P-0231 - Efficacy and safety of bevacizumab + hepatic arterial infusion chemotherapy of FOLFIRI for unresectable colorectal liver metastases

Date 28 June 2014
Event World GI 2014
Session Poster Session
Topics Anti-Cancer Agents & Biologic Therapy
Colon Cancer
Rectal Cancer
Presenter Yoshiyuki Wada
Citation Annals of Oncology (2014) 25 (suppl_2): ii14-ii104. 10.1093/annonc/mdu165
Authors Y. Wada1, H. Saitsu2, Y. Takami1, M. Tateishi1, T. Ryu1
  • 1Department of Hepato-Biliary-Pancreatic Surgery, National Hospital Organization Kyushu Medical Center, Fukuoka/JP
  • 2Department of Hepato-Biliary-Pancreatic Surgery, Clinical Research Institute, National Hospital Organization Kyushu Medical Center, Fukuoka/JP

Abstract

Introduction

Colorectal liver metastasis (CRLM) often occurs in patients with advanced colorectal cancer and many CRLM could not be resected on detection. Bevacizumab + FOLFOX (oxaliplatin, fluorouracil, and folinic acid) or FOLFIRI (irinotecan, fluorouracil, and folinic acid) is considered as standard 1st-line chemotherapy for metastatic colorectal cancer. However, after failure of bevacizumab + systemic chemotherapy of FOLFOX/FOLFIRI treatment, choices of chemotherapy are restricted and sufficient prognosis cannot be expected. We actively induced bevacizumab + hepatic arterial infusion chemotherapy of FOLFIRI (HAIC-FOLIRI) for patients with unresectable CRLM. This study was performed to evaluate the efficacy and safety of bevacizumab + HAIC-FOLFIRI for unresectable CRLM.

Methods

From January 2011 to December 2013, 20 patients with unresectable CRLM receiving bevacizumab + HAIC-FOLFIRI were enrolled. Efficacy [antitumor effect, time to progression (TTP), overall survival] and safety were assessed. Moreover, the efficacy of bevacizumab + HAIC-FOLFIRI for patients with CRLM refractory to bevacizumab + systemic chemotherapy of FOLFIRI was analyzed.

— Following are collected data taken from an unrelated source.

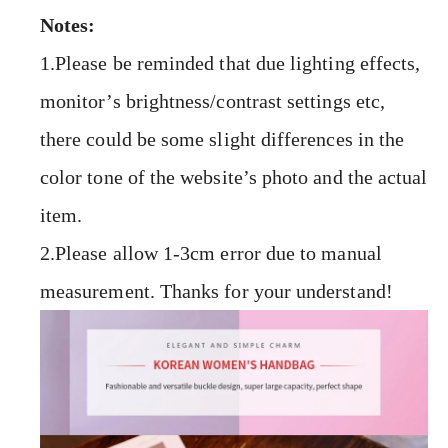
Notes:
1.Please be reminded that due lighting effects,
monitor’s brightness/contrast settings etc,
there could be some slight differences in the
color tone of the website’s photo and the actual
item.
2.Please allow 1-3cm error due to manual
measurement. Thanks for your understand!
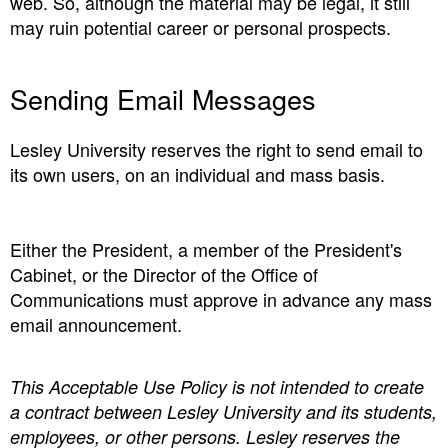
web. So, although the material may be legal, it still
may ruin potential career or personal prospects.
Sending Email Messages
Lesley University reserves the right to send email to
its own users, on an individual and mass basis.
Either the President, a member of the President's
Cabinet, or the Director of the Office of
Communications must approve in advance any mass
email announcement.
This Acceptable Use Policy is not intended to create
a contract between Lesley University and its students,
employees, or other persons. Lesley reserves the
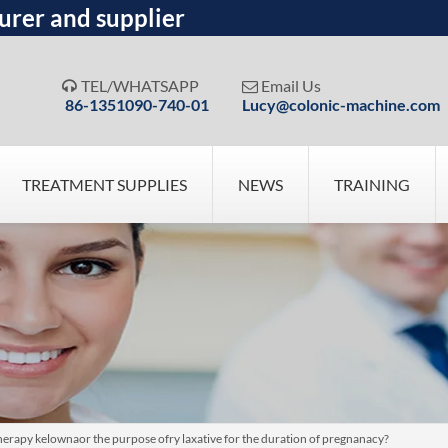
urer and supplier
TEL/WHATSAPP
Email Us


86-1351090-740-01
Lucy@colonic-machine.com
TREATMENT SUPPLIES
NEWS
TRAINING
otherapy kelownaor the purpose ofry laxative for the duration of pregnanacy?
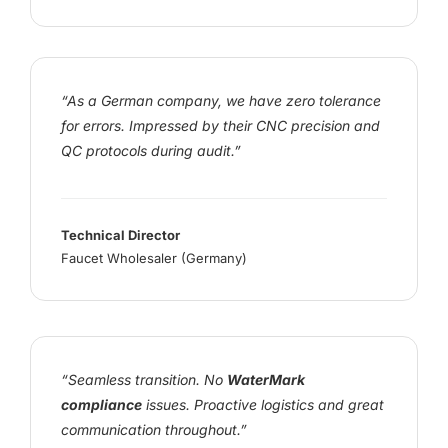
“As a German company, we have zero tolerance
for errors. Impressed by their CNC precision and
QC protocols during audit.”
Technical Director
Faucet Wholesaler (Germany)
“Seamless transition. No
WaterMark
compliance
issues. Proactive logistics and great
communication throughout.”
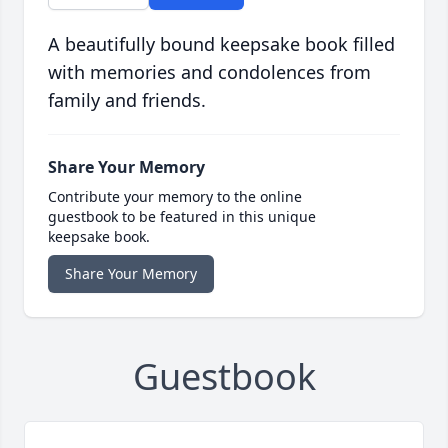
A beautifully bound keepsake book filled
with memories and condolences from
family and friends.
Share Your Memory
Contribute your memory to the online
guestbook to be featured in this unique
keepsake book.
Share Your Memory
Guestbook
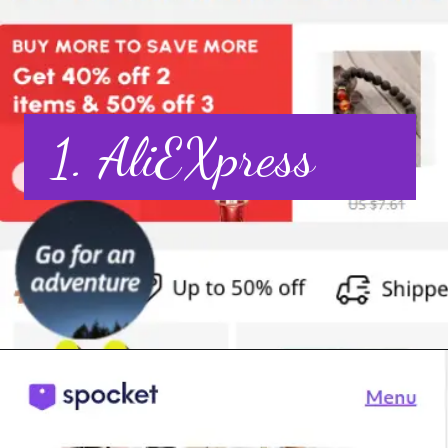
1. AliEXpress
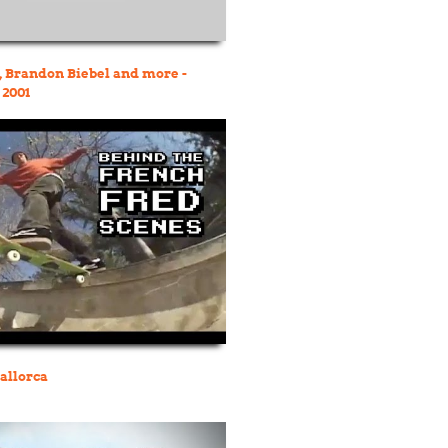
 Brandon Biebel and more -
 2001
allorca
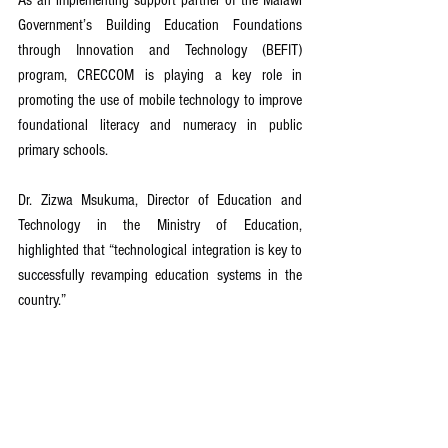
Government’s Building Education Foundations 
through Innovation and Technology (BEFIT) 
program, CRECCOM is playing a key role in 
promoting the use of mobile technology to improve 
foundational literacy and numeracy in public 
primary schools.
Dr. Zizwa Msukuma, Director of Education and 
Technology in the Ministry of Education, 
highlighted that “technological integration is key to 
successfully revamping education systems in the 
country.”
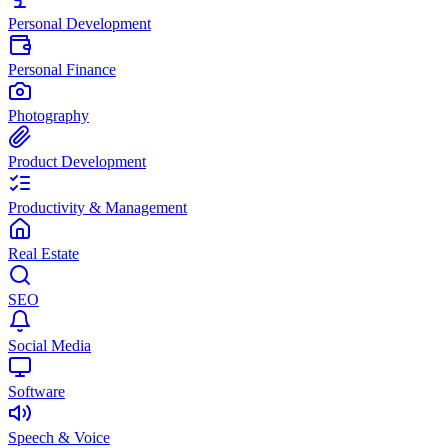
Personal Development
Personal Finance
Photography
Product Development
Productivity & Management
Real Estate
SEO
Social Media
Software
Speech & Voice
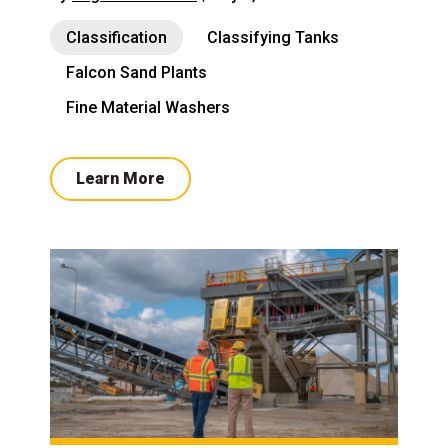
Classification
Classifying Tanks
Falcon Sand Plants
Fine Material Washers
Learn More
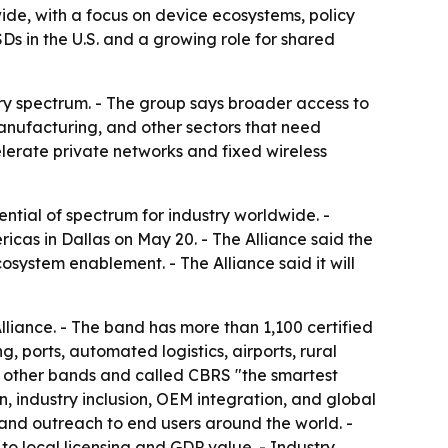
de, with a focus on device ecosystems, policy
s in the U.S. and a growing role for shared
try spectrum. - The group says broader access to
 manufacturing, and other sectors that need
elerate private networks and fixed wireless
tial of spectrum for industry worldwide. -
s in Dallas on May 20. - The Alliance said the
system enablement. - The Alliance said it will
liance. - The band has more than 1,100 certified
ports, automated logistics, airports, rural
n other bands and called CBRS "the smartest
, industry inclusion, OEM integration, and global
and outreach to end users around the world. -
 to local licensing and GDP value. - Industry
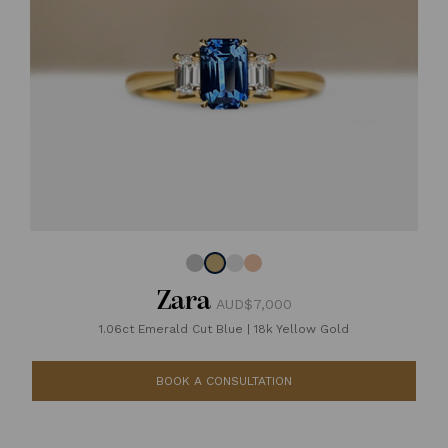
Zara
AUD$7,000
1.06ct Emerald Cut Blue
|
18k Yellow Gold
BOOK A CONSULTATION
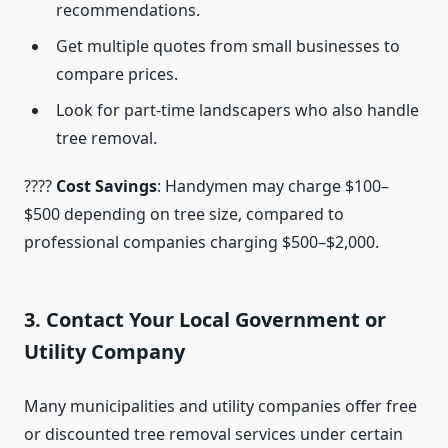
recommendations.
Get multiple quotes from small businesses to
compare prices.
Look for part-time landscapers who also handle
tree removal.
????
Cost Savings
: Handymen may charge $100–
$500 depending on tree size, compared to
professional companies charging $500–$2,000.
3. Contact Your Local Government or
Utility Company
Many municipalities and utility companies offer free
or discounted tree removal services under certain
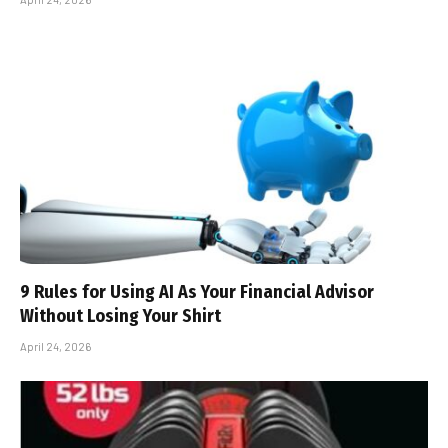
9 Rules for Using AI As Your Financial Advisor
Without Losing Your Shirt
April 24, 2026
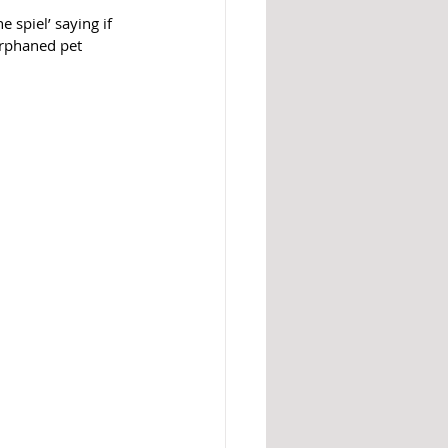
 spiel’ saying if 
orphaned pet 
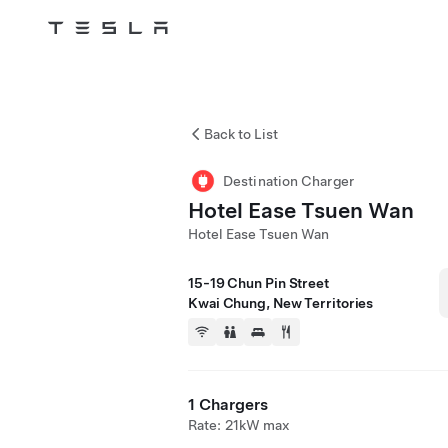
Tesla
Skip to main content
Back to List
Destination Charger
Hotel Ease Tsuen Wan
Hotel Ease Tsuen Wan
15-19 Chun Pin Street
Kwai Chung, New Territories
1 Chargers
Rate: 21kW max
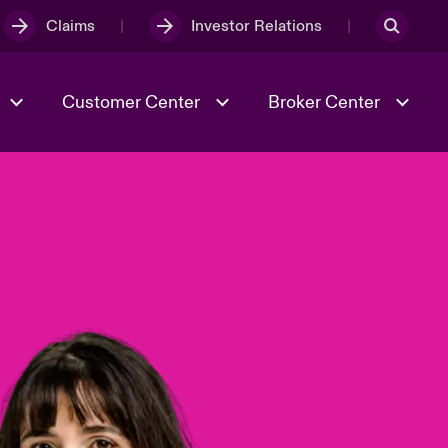
Claims
Investor Relations
Customer Center
Broker Center
Culture & Values
Evolving Risks
& Tech
Case Studies
Spotlight on Geopolitical &
Economic Uncertainty 2025
Risk & Resilience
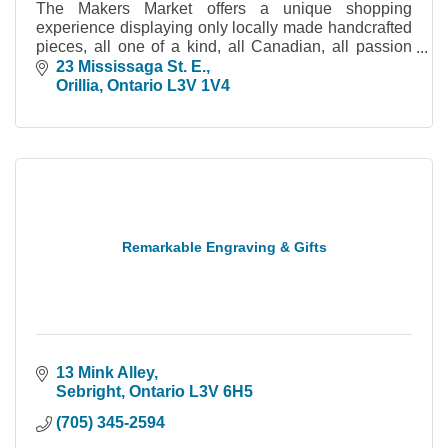
The Makers Market offers a unique shopping
experience displaying only locally made handcrafted
pieces, all one of a kind, all Canadian, all passion
driven.
23 Mississaga St. E.
Orillia
Ontario
L3V 1V4
Remarkable Engraving & Gifts
13 Mink Alley
Sebright
Ontario
L3V 6H5
(705) 345-2594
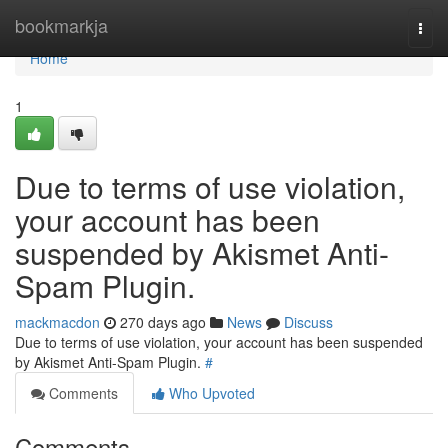
Home
bookmarkja
Togg
navi
Home
1
Due to terms of use violation,
your account has been
suspended by Akismet Anti-
Spam Plugin.
mackmacdon
270 days ago
News
Discuss
Due to terms of use violation, your account has been suspended
by Akismet Anti-Spam Plugin.
#
Comments
Who Upvoted
Comments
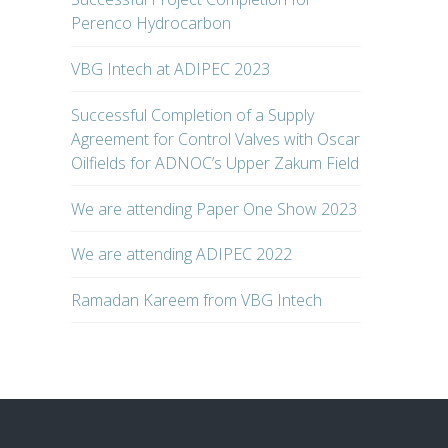
Perenco Hydrocarbon
VBG Intech at ADIPEC 2023
Successful Completion of a Supply
Agreement for Control Valves with Oscar
Oilfields for ADNOC’s Upper Zakum Field
We are attending Paper One Show 2023
We are attending ADIPEC 2022
Ramadan Kareem from VBG Intech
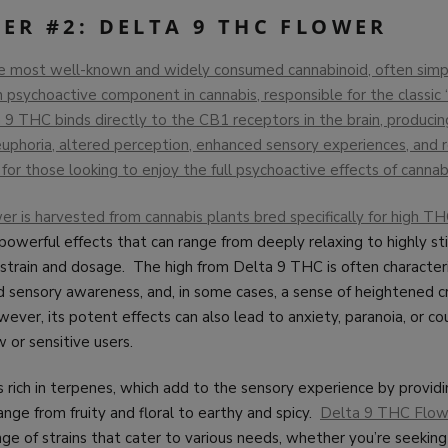
ER #2: DELTA 9 THC FLOWER
e most well-known and widely consumed cannabinoid, often simpl
 psychoactive component in cannabis, responsible for the classic 
9 THC binds directly to the CB1 receptors in the brain, producin
 euphoria, altered perception, enhanced sensory experiences, and r
for those looking to enjoy the full psychoactive effects of cannab
r is harvested from cannabis plants bred specifically for high T
 powerful effects that can range from deeply relaxing to highly st
strain and dosage. The high from Delta 9 THC is often character
d sensory awareness, and, in some cases, a sense of heightened cr
ever, its potent effects can also lead to anxiety, paranoia, or co
w or sensitive users.
is rich in terpenes, which add to the sensory experience by providi
nge from fruity and floral to earthy and spicy.
Delta 9 THC Flowe
nge of strains that cater to various needs, whether you’re seeking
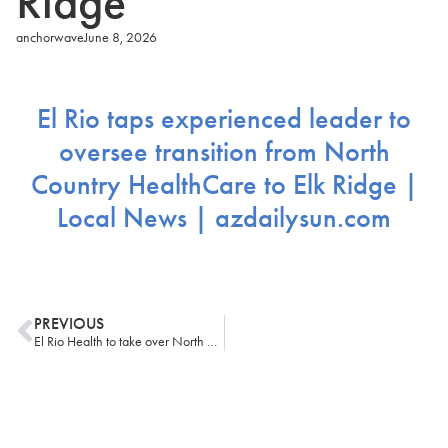
Ridge
anchorwave
June 8, 2026
El Rio taps experienced leader to
oversee transition from North
Country HealthCare to Elk Ridge |
Local News | azdailysun.com
PREVIOUS
El Rio Health to take over North Country HealthCare operations in northern Arizona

Patients received bevacizumab [5 mg/kg intravenous infusion (iv.) on day 1] and HAIC-FOLFIRI [leucovorin 200 mg/m2 iv. on day 1, irinotecan 80 mg/body intra-arterial infusion (ia.) on day 1, and 5-fluorouracil 2000 mg/body continuous ia. on days 1 and 2] every 2 weeks via hepatic artery catheter.

Results

Of the 20 patients studied, bevacizumab + HAIC-FOLFIRI was induced as 1st/2nd/3rd, and more line of chemotherapy for 6/6/8 patients, respectively. Fourteen patients had received prior chemotherapy and 9 of them, experienced prior failure with bevacizumab + systemic chemotherapy of FOLFIRI. Of all patients studied, 11 (55%) exhibited partial response (PR), 8 (40%) exhibited stable disease (SD), and 1 (5%) exhibited progression disease (PD). The response and disease control rates were 55% and 95%, respectively. TTP was 10.2 months [95% confidence interval (CI), 8.1–19.9] for total evaluation including distant metastases. However, TTP for evaluation of only CRLM was 19.9 months (95% CI, 8.5–21.9). Median survival time (MST) was 24.9 months (95% CI, 17.2–32.6). Furthermore, of the 9 patients with CRLM refractory to bevacizumab + systemic chemotherapy of FOLFIRI, 3 (33%) exhibited PR, 5 (56%) exhibited SD, and only 1 (11%) exhibited PD. The response and disease control rates were 33.3% and 89%, respectively. TTP for total evaluation, including distant metastases, was 10.2 months (95% CI, 2.3–21.9). In contrast, TTP for evaluation of only CRLM was 21.9 months (95% CI, 2.3–21.9). Furthermore, MST for this group was 24.9 months (95% CI, 10.7–31.6). With regards to patients experiencing adverse events, 2 (10%) showed grade 1 liver dysfunction, 1 (5%) showed grade 1 neutropenia, and 10 (50%) showed grade 1 anorexia. No grade 3 or 4 adverse events were recognized.

Conclusion

Bevacizumab + HAIC-FOLFIRI treatment revealed a significant disease control rate, long survival, and safety. In particular for patients with CRLM refractory to bevacizumab + systemic chemotherapy of FOLFIRI, these data suggest that bevacizumab + HAIC-FOLFIRI is a significantly effective treatment.